The Consumer Financial Protection Bureau (CFPB) will likely be weakened by the incoming Trump administration and its Republican allies in Congress. Exactly how, and how much, remains to be seen, however—and, in the meantime, the agency continues to make its presence felt. Earlier this week, the CFPB warned companies that it oversees to take steps to ensure that their incentive compensation programs are not likely to motivate unethical conduct by employees. The types of unethical conduct that the CFPB wants to ensure that companies are guarding against might include employees creating fake accounts, as happened at Wells Fargo & Co., or enticing consumers to sign up for products they neither want nor need. But the CFPB made clear in its warning to companies that its concerns over sales practices go beyond situations similar to Wells Fargo’s fake account scandal. In other words, as has at times been the case with the CFPB, it is casting a broad net, but not necessarily saying what specifically it intends to catch with that net.

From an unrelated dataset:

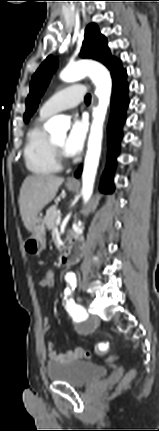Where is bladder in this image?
I'll return each instance as SVG.
<instances>
[{"mask_svg":"<svg viewBox=\"0 0 159 431\" xmlns=\"http://www.w3.org/2000/svg\"><path fill=\"white\" fill-rule=\"evenodd\" d=\"M109 373V369L103 365L75 360L67 363H48L46 377L50 382L67 384L72 387H84L96 382Z\"/></svg>","mask_w":159,"mask_h":431,"instance_id":"31cf9c89","label":"bladder"}]
</instances>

The federal consumer protection watchdog said that banks, mortgage lenders, payday lenders and other firms that it regulates should review their compensation policies on a regular basis. In doing so, these types of companies need to make sure that they are not creating the wrong kinds of incentives, ones that may lead employees to conclude that they must engage in potentially fraudulent activity in order to meet inflated sales goals. In particular, companies should undertake a comprehensive analysis of their compliance management systems. Boards of Directors will be expected to increase their level of oversight to make sure that appropriate policies and incentives are in place and are being followed.

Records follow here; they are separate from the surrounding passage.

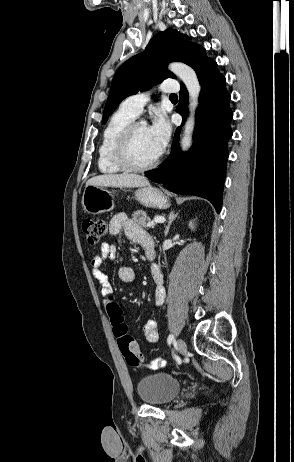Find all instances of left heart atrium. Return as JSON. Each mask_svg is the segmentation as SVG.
<instances>
[{
  "instance_id": "39dd6f15",
  "label": "left heart atrium",
  "mask_w": 294,
  "mask_h": 462,
  "mask_svg": "<svg viewBox=\"0 0 294 462\" xmlns=\"http://www.w3.org/2000/svg\"><path fill=\"white\" fill-rule=\"evenodd\" d=\"M149 133L155 143L159 153H161L168 144L171 128L164 116H157L152 125L148 127Z\"/></svg>"
}]
</instances>
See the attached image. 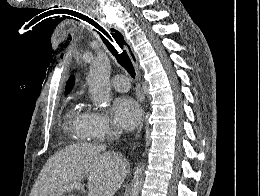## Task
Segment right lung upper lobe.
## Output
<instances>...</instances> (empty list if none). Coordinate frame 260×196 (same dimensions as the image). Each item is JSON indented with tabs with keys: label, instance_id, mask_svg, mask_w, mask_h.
Returning a JSON list of instances; mask_svg holds the SVG:
<instances>
[{
	"label": "right lung upper lobe",
	"instance_id": "cb5924a9",
	"mask_svg": "<svg viewBox=\"0 0 260 196\" xmlns=\"http://www.w3.org/2000/svg\"><path fill=\"white\" fill-rule=\"evenodd\" d=\"M74 83V78L70 77V79L67 82V86H66V90H65V94H68L70 92V89L72 88Z\"/></svg>",
	"mask_w": 260,
	"mask_h": 196
}]
</instances>
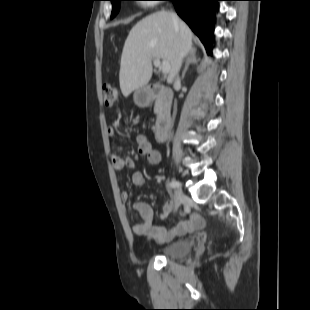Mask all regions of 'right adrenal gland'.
Returning a JSON list of instances; mask_svg holds the SVG:
<instances>
[{
  "label": "right adrenal gland",
  "mask_w": 310,
  "mask_h": 310,
  "mask_svg": "<svg viewBox=\"0 0 310 310\" xmlns=\"http://www.w3.org/2000/svg\"><path fill=\"white\" fill-rule=\"evenodd\" d=\"M199 61H200V59L197 58L195 50H192V51H190L188 53V57H187V60H186V65H185V68H184V70L182 72V77H181L182 80L185 77V74H186V71H187L189 65L190 64H197Z\"/></svg>",
  "instance_id": "1"
}]
</instances>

“Tying bonuses and job security to business goals that are unrealistic or not properly monitored can lead to illegal practices like unauthorized account openings and deceptive sales tactics,” CFPB Director Richard Cordray said in a statement.

The CFPB is warning companies to make sure that their incentives operate to reward quality customer service, not fraud and abuse.”

The agency commented that its examiners had encountered incentive-based problems similar to those that led to Wells Fargo’s legal issues at other companies. It specifically mentioned the market for credit card add-on products. The CFPB stated that companies in that market too often misled consumers when signing them up for credit protection plans and other products, as well as in the checking account overdraft fee market and other consumer financial products. As a clear indication that the CFPB is not merely holding companies accountable for their own direct sales practices, but for third parties’ actions on behalf of the company, the bureau has recently entered into settlements with credit card companies over third-party sales practices meant to benefit a credit card company.

Given extensive uncertainty over whether, when, and to what extent the CFPB’s level of activity may be curtailed by the new administration, companies are well advised to follow fully the CFPB’s current guidance and warnings, rather than treating them as merely temporary or unlikely to be enforced. Part of an appropriate response is engaging counsel to assist with a review of existing or contemplated policies, and to help with implementation of modifications that may be needed as a consequence of that review. Among other tangible benefits, taking such a step establishes a favorable written record of having been vigilant in monitoring an issue that is a clear priority to the CFPB (and other regulators, not to mention plaintiffs’ lawyers) in the aftermath of the high-profile Wells Fargo scandal.